“Uninsured motorists coverage” (uninsured motorists coverage), in which the victim purchases insurance by himself, and the insurance is responsible for compensating the victim if the owner or driver of the accident does not have third-party liability insurance (or has hit and run after the accident). the insured.
The origin of uninsured driver insurance
The prototype of uninsured driver insurance was the unsatisfied judgment Insurance issued by the Public Compensation Exchange Center in 1925. This judgment does not fulfill the condition of insurance compensation: the insured has obtained the judgment, but cannot obtain compensation from the at-fault infringer.
In 1919, Massachusetts took the lead in promulgating the “Indemnity Guarantee Act”, which stipulated that the car owner must provide an insurance policy or a bond as a guarantee or indemnity in the event of an accident when the car is registered. The purpose of this law is to require motorists to provide financial guarantees for civil liability for future accidents. However, due to the lag of such guarantees and the inability of the law to compel every car user to fulfill their compensation obligations, it is still difficult for car accident victims to seek compensation. To improve this practice, in 1925, Massachusetts passed the “Automobile Compulsory Insurance Act”, which took effect in 1927. The law requires all car owners in the state to have an auto liability insurance policy or have a payment guarantee. In the event of a traffic accident, the victim can be guaranteed timely financial compensation as a prerequisite for car registration. Since then, other states have also passed the decree. Since the Uninsured Judgment Fund is administered by the state government, insurers have accused the government of interfering in the insurance industry too much. To stop the government’s actions, many insurance companies began to boycott measures, including the introduction of uninsured drivers’ insurance.
There is a clear distinction between uninsured driver insurance and adjudicated non-fulfillment insurance: uninsured driver insurance does not presuppose that the insured has sued the infringer before making a claim.
An overview of uninsured driver insurance
The scope of the insured includes:
(1) the named insured;
(2) the family members of the named insured;
(3) other persons in the vehicle.
Insurance coverage is generally personal injury, but some states also provide for property damage. As stipulated in the terms: “The company agrees to pay the insured for damages due to bodily injury, ill health, death or illness to which the insured is legally entitled to seek compensation from the owner or driver of the uninsured car.”
The uninsured driver insurance adopts the loss compensation principle: (1) If the insured can obtain compensation from the employee compensation insurance, the insurance will only cover the excess part; (2) After the insurer makes compensation, there is a subrogation to the tort (3) If the insured obtains compensation from the infringer through litigation, the insurer may recover the insurance money that has been paid.
Insurance: Most states in the United States provide uninsured driver insurance by statute. About 20 states require uninsured driver coverage in full auto liability insurance policies; in other states, this coverage is not mandatory, but the insurer is required to provide it to any liability policyholder; only a few Several states do not require insurance for uninsured drivers.
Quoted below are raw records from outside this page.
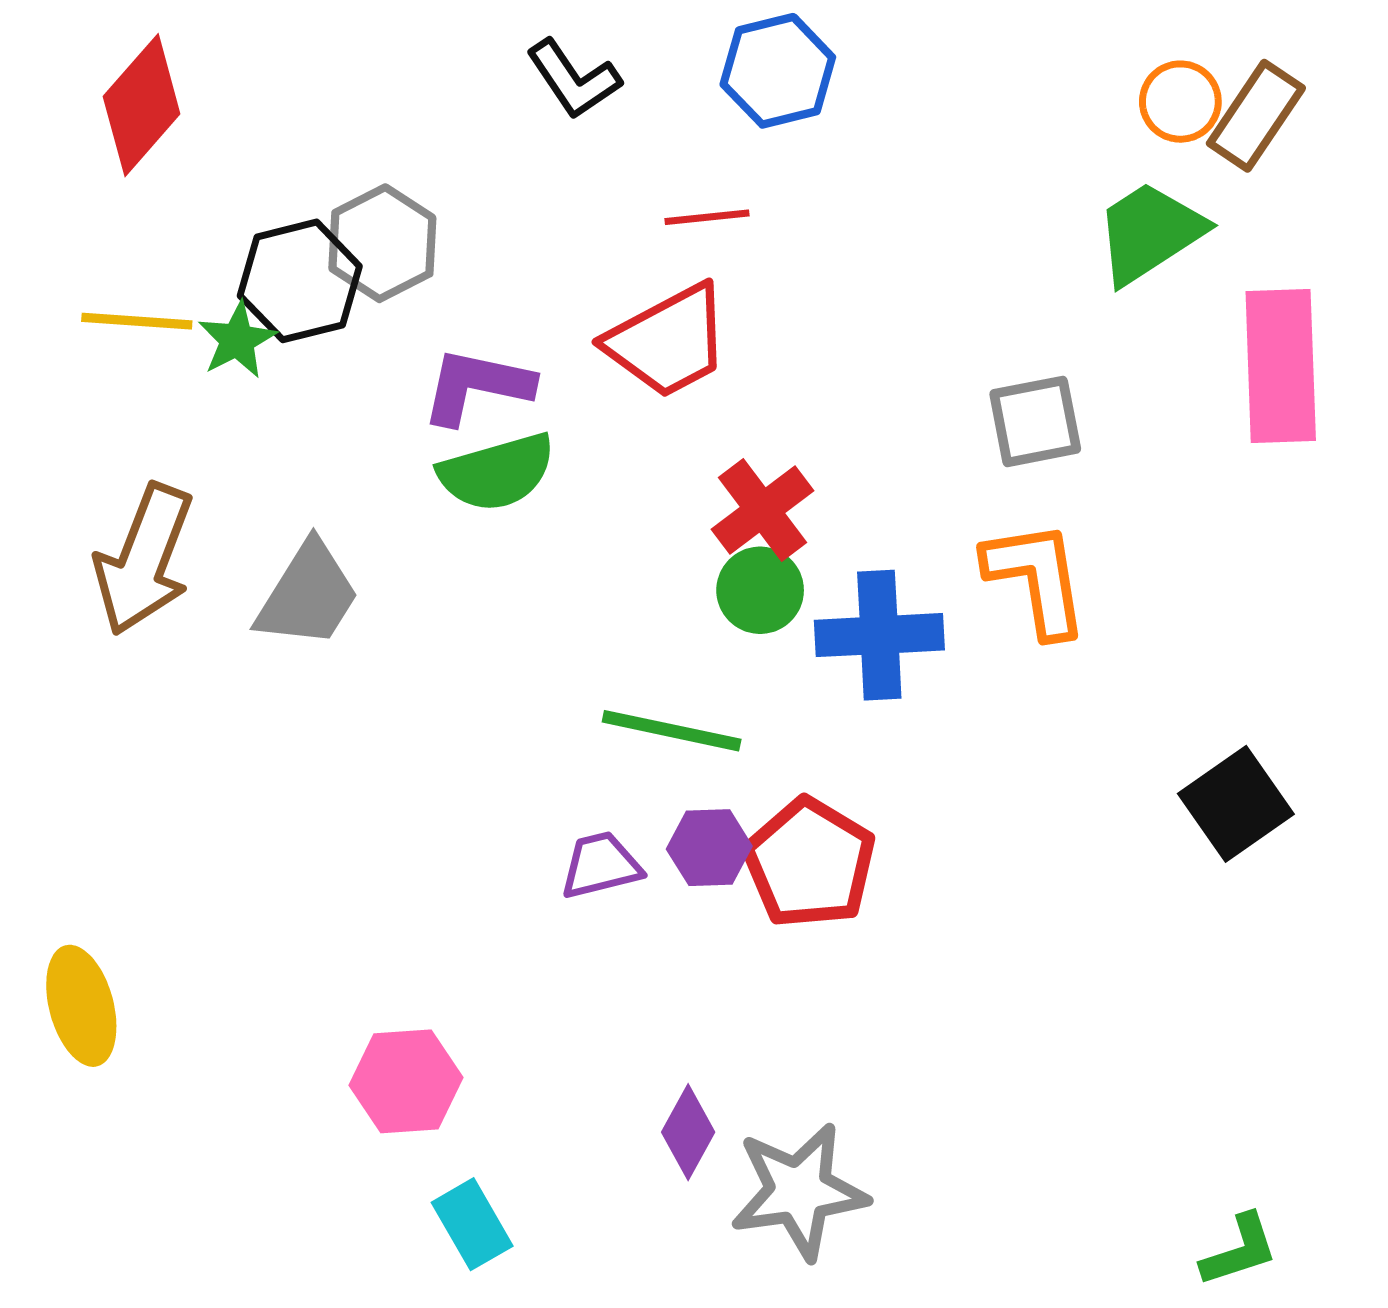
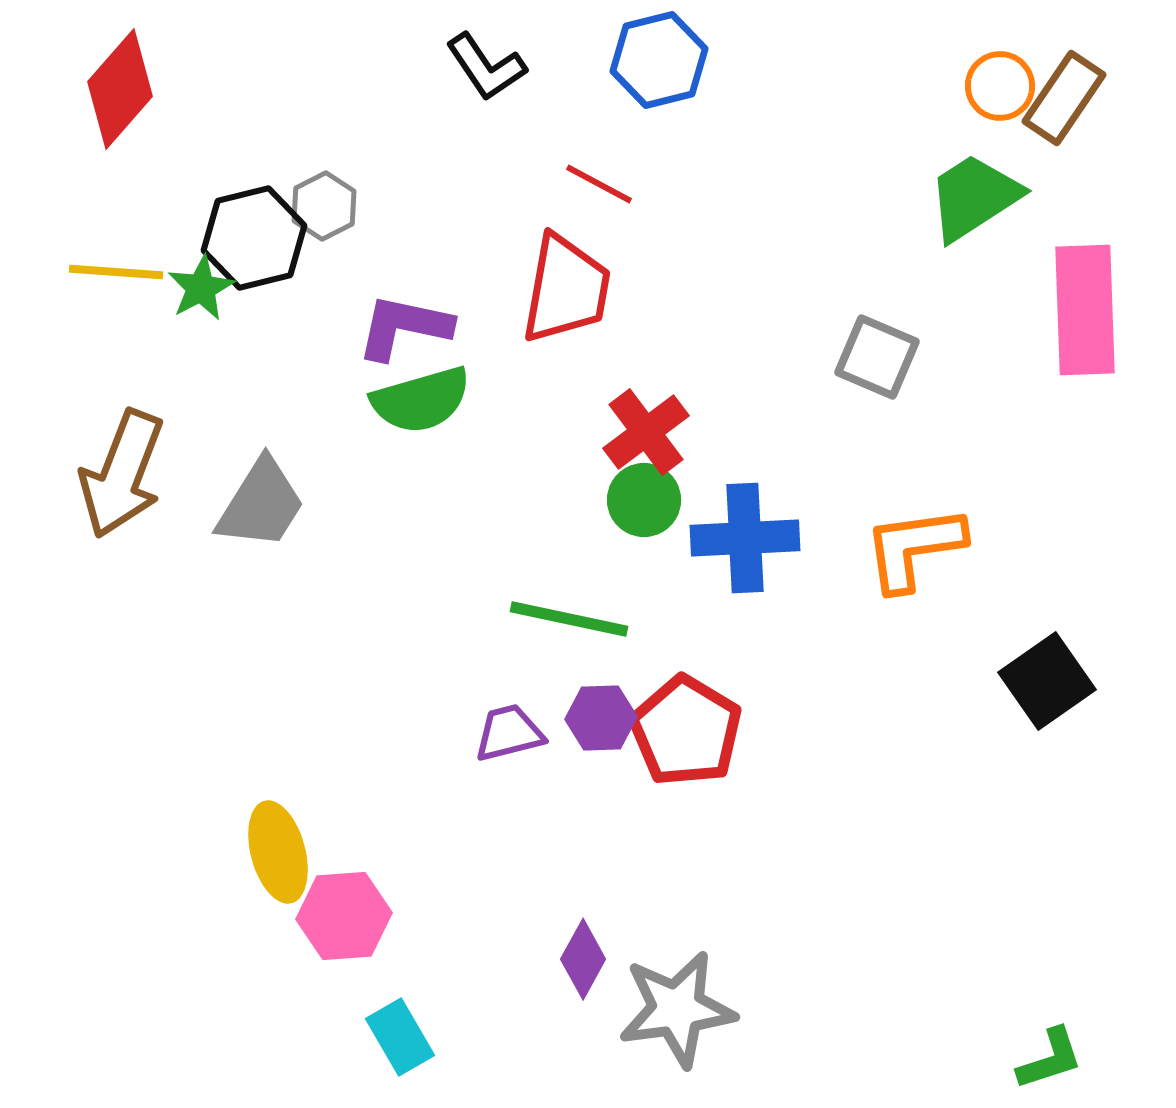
red line: (707, 217) -> (599, 184), turned 34
gray hexagon: (382, 243) -> (324, 206), size x0.7
red trapezoid: (668, 341) -> (566, 289), turned -52
gray square: (1035, 421) -> (877, 357), turned 34
orange L-shape: (1036, 578) -> (914, 548), moved, turned -89
yellow ellipse: (81, 1006) -> (278, 852), moved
The price of uninsured driver insurance varies widely by state, which is in part related to the share of uninsured drivers in each state.
3. The premise of insurance compensation for uninsured drivers is that the insured is “legally entitled to compensation”
Uninsured driver insurance compensation is presumed that the infringer is at fault, and the insured is legally entitled to compensation from the infringer. As generally agreed in the terms: “The company agrees to pay the insured… damages to which the insured is legally entitled to claim compensation from the owner or driver of the uninsured car.” As for “legally entitled to compensation”, the major Most courts have interpreted that the insured must be able to prove that the “uninsured driver” who caused the loss was at fault and to demonstrate the extent of the damage. When the insured proves the infringer’s actions, thereby entitlement to compensation, even if the tort A person’s defense may deny actual compensation, but such compensation remains covered by uninsured driver coverage.” The Kansas Supreme Court held that “legally entitled to compensation” also means: “When the insured sues the insurer directly, he must prove that the other driver has no liability insurance and that the driver is legally liable for the insured’s damage, and must prove the magnitude of such liability. When making a defense, in addition to the defenses of the policy clauses stipulated in the statutory law, the uninsured driver must also have the possible substantive defenses.” In the insurance contract compensation for the uninsured driver, the insurer has substantially replaced the uninsured driver’s position. and has the right to present any defense that an uninsured driver may assert.
Uninsured driver insurance provides first-party accident coverage and is limited third-party coverage. Although the insured pays for the insurance, it is not first-party insurance. Because first-party insurance such as medical insurance, collision insurance, theft insurance, etc. does not take into account the insured’s fault, this insurance may reduce the insurer’s compensation amount due to the insured’s fault.